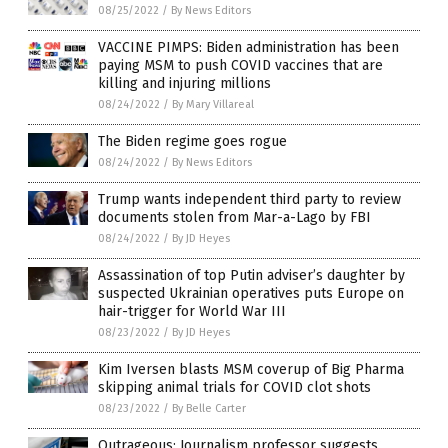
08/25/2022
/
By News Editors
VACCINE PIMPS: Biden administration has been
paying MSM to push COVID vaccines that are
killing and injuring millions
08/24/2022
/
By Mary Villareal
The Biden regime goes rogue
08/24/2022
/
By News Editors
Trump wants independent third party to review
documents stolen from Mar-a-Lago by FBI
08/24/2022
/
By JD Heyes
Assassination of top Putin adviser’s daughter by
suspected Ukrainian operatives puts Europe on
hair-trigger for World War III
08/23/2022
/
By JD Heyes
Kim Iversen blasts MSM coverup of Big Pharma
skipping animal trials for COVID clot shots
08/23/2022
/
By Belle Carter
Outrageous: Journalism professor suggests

* * *

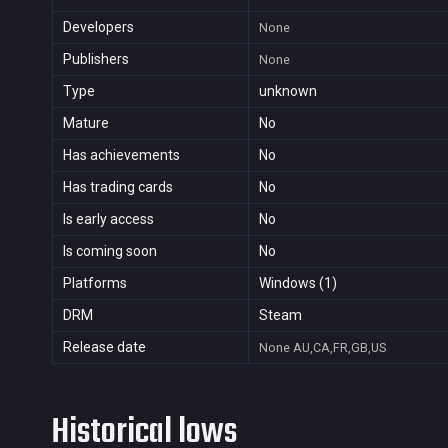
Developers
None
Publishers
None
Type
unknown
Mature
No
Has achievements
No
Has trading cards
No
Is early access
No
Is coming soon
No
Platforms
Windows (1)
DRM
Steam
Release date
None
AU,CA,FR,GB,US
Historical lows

--

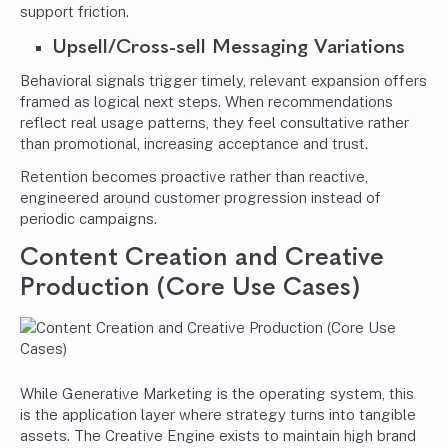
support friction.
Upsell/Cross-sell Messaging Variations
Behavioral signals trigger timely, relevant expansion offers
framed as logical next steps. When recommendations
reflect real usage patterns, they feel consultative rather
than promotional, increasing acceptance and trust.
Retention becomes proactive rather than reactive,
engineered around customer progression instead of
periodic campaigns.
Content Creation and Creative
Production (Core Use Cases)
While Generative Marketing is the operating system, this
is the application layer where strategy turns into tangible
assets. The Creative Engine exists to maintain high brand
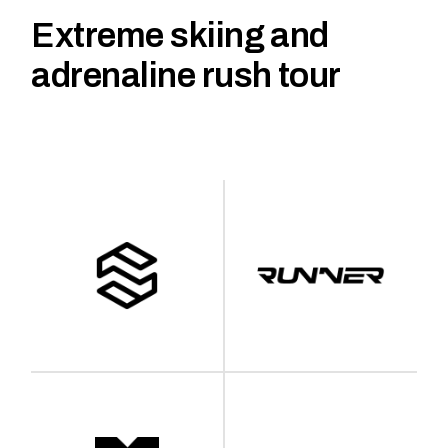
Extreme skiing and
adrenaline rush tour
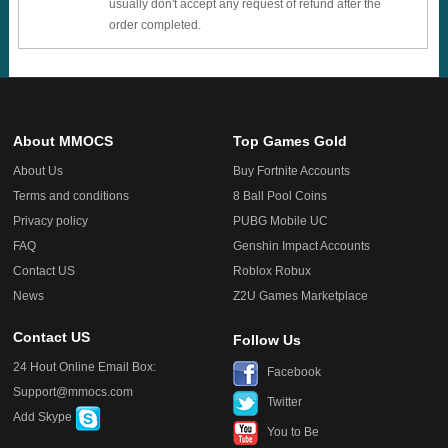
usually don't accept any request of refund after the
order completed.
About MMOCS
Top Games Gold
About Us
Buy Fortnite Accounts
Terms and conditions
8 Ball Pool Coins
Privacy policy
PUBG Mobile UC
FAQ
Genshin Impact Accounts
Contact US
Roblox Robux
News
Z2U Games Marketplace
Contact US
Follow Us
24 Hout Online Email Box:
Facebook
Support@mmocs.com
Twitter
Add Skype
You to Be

■ Description of the task
Check each line of the records for "trigger" and copy the ones that contain it.

■ Answer section
hair-trigger for World War III
Behavioral signals trigger timely, relevant expansion offers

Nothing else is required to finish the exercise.